Over the long haul the company, however, is sanguine about the tax reform and stated that it would invest up to $200 million more in 2018 than originally planned for customer-facing growth initiatives. It also plans to use the anticipated benefits from tax savings to provide more for its employees and shareholders.
Full-Year 2017 Results
Earnings per share were $2.97, down 47% year over year. Sans the impact of the Tax Act, earnings per share were $5.87. The company delivered better than its own expectations. It was in line with the guidance the company offered during its last results (earnings per share of $5.80 to $5.90) and higher than the initial guidance provided at the beginning of the year ($5.60 to $5.80).
Revenues, net of interest expense, for the full year were $33.5 billion, up 4% year over year, driven by record billings and strong loan growth.
Revenues came in at $8.84 billion, 1.4% ahead of the Zacks Consensus Estimate of $8.72 billion. Top line increased 10% year over year on higher non-interest income and interest received on loans.
Provisions for losses totaled $833 million, up 33% year over year attributable to growth in the loan portfolio and an escalation in the lending write-off and delinquency rates.
Total expenses of $6.2 billion decreased 1% year over year due to a decline in marketing cost, partly offset by higher rewards’ expenses.
The effective tax rate was 24%, reflecting a fall from 29% in the year-ago quarter. The tax rate decrease primarily reflected the level and geographic mix of earnings as well as discrete tax items.
Total expenses fell 1% year over year to $6.2 billion, primarily due to lower marketing and promotion and professional services expenses.
American Express’ U.S. Consumer Services segment reported net income of $507 million, up 44% year over year. Total revenue, net of interest expense of $3.4 billion, was up 13% year over year, reflecting higher net interest income and Card Member spending.
International Consumer and Network Services’ net income amounted to $199 million, up 137% year over year. Total revenue, net of interest expenses, climbed 7% (on a currency adjusted basis) year over year to $1.5 billion, primarily on the back of higher Card Member spending.

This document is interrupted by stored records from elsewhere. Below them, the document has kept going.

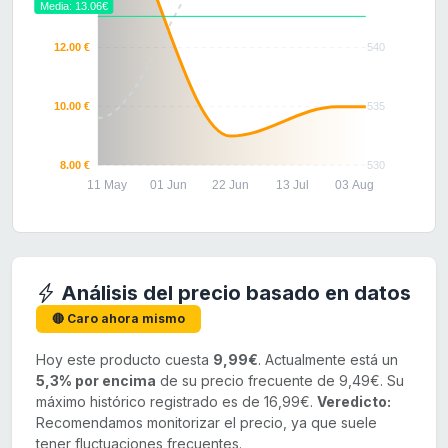
Media: 13.06€
12.00 €
540
10.00 €
535
8.00 €
530
11 May
01 Jun
22 Jun
13 Jul
03 Aug
Análisis del precio basado en datos
🔴 Caro ahora mismo
Hoy este producto cuesta
9,99€
. Actualmente está un
5,3% por encima
de su precio frecuente de 9,49€. Su
máximo histórico registrado es de 16,99€.
Veredicto:
Recomendamos monitorizar el precio, ya que suele
tener fluctuaciones frecuentes.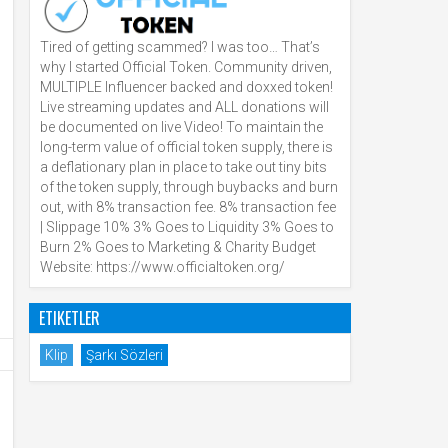
Tired of getting scammed? I was too… That’s
why I started Official Token. Community driven,
MULTIPLE Influencer backed and doxxed token!
Live streaming updates and ALL donations will
be documented on live Video! To maintain the
long-term value of official token supply, there is
a deflationary plan in place to take out tiny bits
of the token supply, through buybacks and burn
out, with 8% transaction fee. 8% transaction fee
| Slippage 10% 3% Goes to Liquidity 3% Goes to
Burn 2% Goes to Marketing & Charity Budget
Website: https://www.officialtoken.org/
ETIKETLER
Klip
Şarkı Sözleri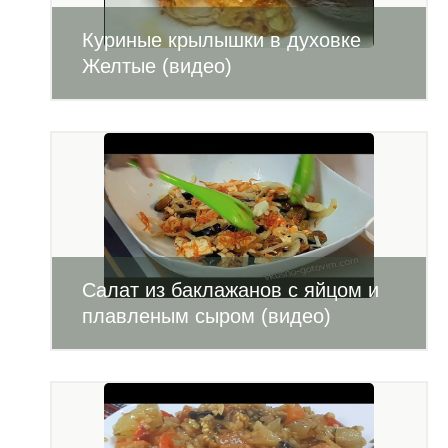
Куриные крылышки в духовке
Желтые (видео)
Салат из баклажанов с яйцом и
плавленым сыром (видео)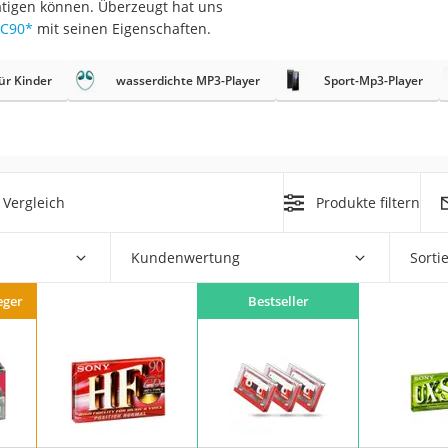
tigen können. Überzeugt hat uns
 C90
*
mit seinen Eigenschaften.
ür Kinder
wasserdichte MP3-Player
Sport-Mp3-Player
on
Vergleich
Produkte filtern
Euro
chuko
Kundenwertung
Sorti
eger
Bestseller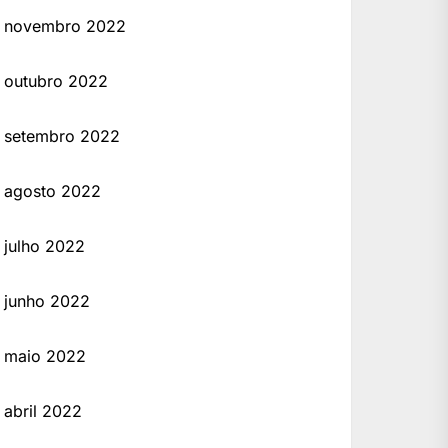
novembro 2022
outubro 2022
setembro 2022
agosto 2022
julho 2022
junho 2022
maio 2022
abril 2022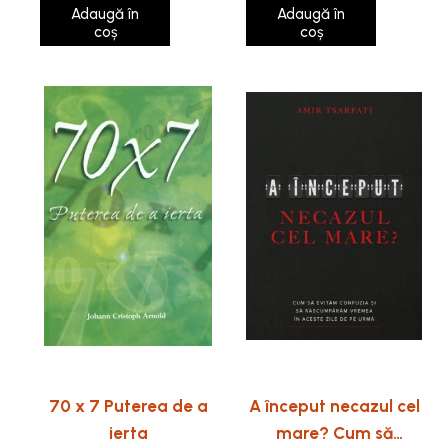
Adaugă în
Adaugă în
coș
coș
70 x 7 Puterea de a
A început necazul cel
ierta
mare? Cum să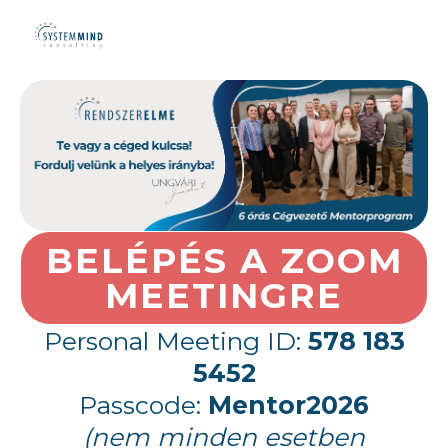
BELÉPÉS A ZOOM
MEETINGRE
Personal Meeting ID:
578 183
5452
Passcode:
Mentor2026
(nem minden esetben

Global Commercial Services’ net income of $580 million rose a good 52% year over year. Total revenues, net of interest expenses, increased 7% year over year to $2.7 billion, primarily reflecting higher Card Member spending.

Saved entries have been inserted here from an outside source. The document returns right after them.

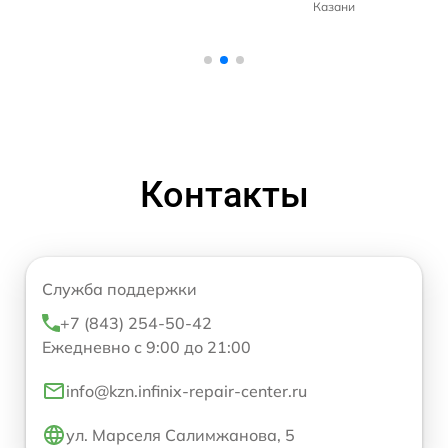
Казани
Контакты
Служба поддержки
+7 (843) 254-50-42
Ежедневно с 9:00 до 21:00
info@kzn.infinix-repair-center.ru
ул. Марселя Салимжанова, 5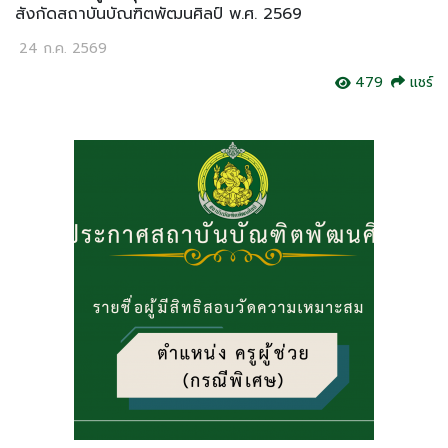
สังกัดสถาบันบัณฑิตพัฒนศิลป์ พ.ศ. 2569
24 ก.ค. 2569
479
แชร์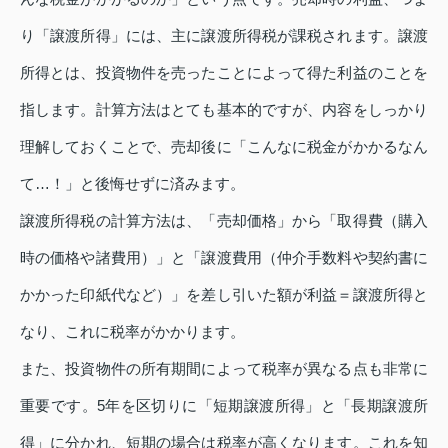
り「譲渡所得」には、主に譲渡所得税が課税されます。譲渡
所得とは、投資物件を売ったことによって得た利益のことを
指します。計算方法はとても基本的ですが、内容をしっかり
理解しておくことで、売却後に「こんなに税金がかかるなん
て…！」と後悔せずに済みます。
譲渡所得税の計算方法は、「売却価格」から「取得費（購入
時の価格や諸費用）」と「譲渡費用（仲介手数料や契約書に
かかった印紙代など）」を差し引いた額が利益＝譲渡所得と
なり、これに税率がかかります。
また、投資物件の所有期間によって税率が異なる点も非常に
重要です。5年を区切りに「短期譲渡所得」と「長期譲渡所
得」に分かれ、短期の場合は税率が高くなります。これを知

Global Merchant Services’ net income rose 12% year over year to $413 million in the reported quarter. Total revenues, net of interest expenses, increased 9% year over year to $1.2 billion on higher Card Member spending, partially offset by a lower discount rate.

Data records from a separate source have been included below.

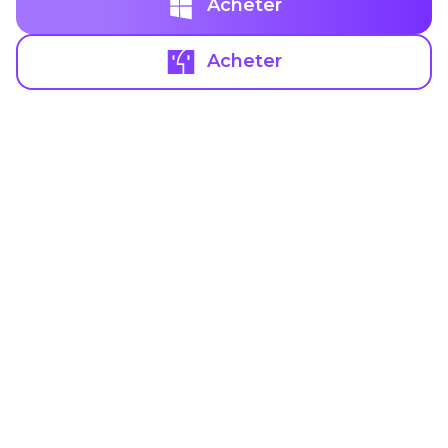
Acheter
Acheter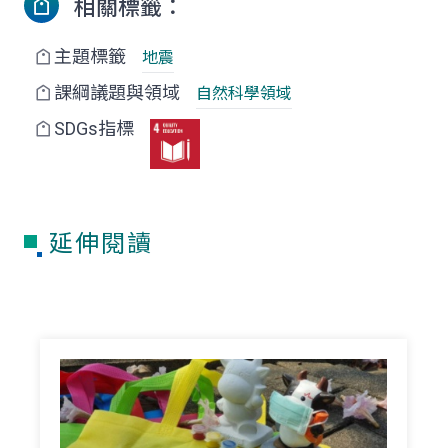
相關標籤：
主題標籤
地震
課綱議題與領域
自然科學領域
SDGs指標
延伸閱讀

Corporate and Other reported net loss of $2.9 billion, which compared unfavorably with the net loss of $361 million in the year-ago quarter.
The company foresees 2018 earnings per share between $6.90 and $7.30.
How Have Estimates Been Moving Since Then?
It turns out, fresh estimates flatlined during the past month. There has been one revision higher for the current quarter compared to one lower.
At this time, AXP has an average Growth Score of C, though it is lagging a lot on the momentum front with an F. However, the stock was also allocated a grade of C on the value side, putting it in the middle 20% for this investment strategy.
Overall, stocks has an aggregate VGM Score of C. If you aren't focused on one strategy, this score is the one you should be interested in.
Zacks' style scores indicate that the company's stock is suitable for value and growth investors.
AXP has a Zacks Rank #2 (Buy). We expect an above average return from the stock in the next few months.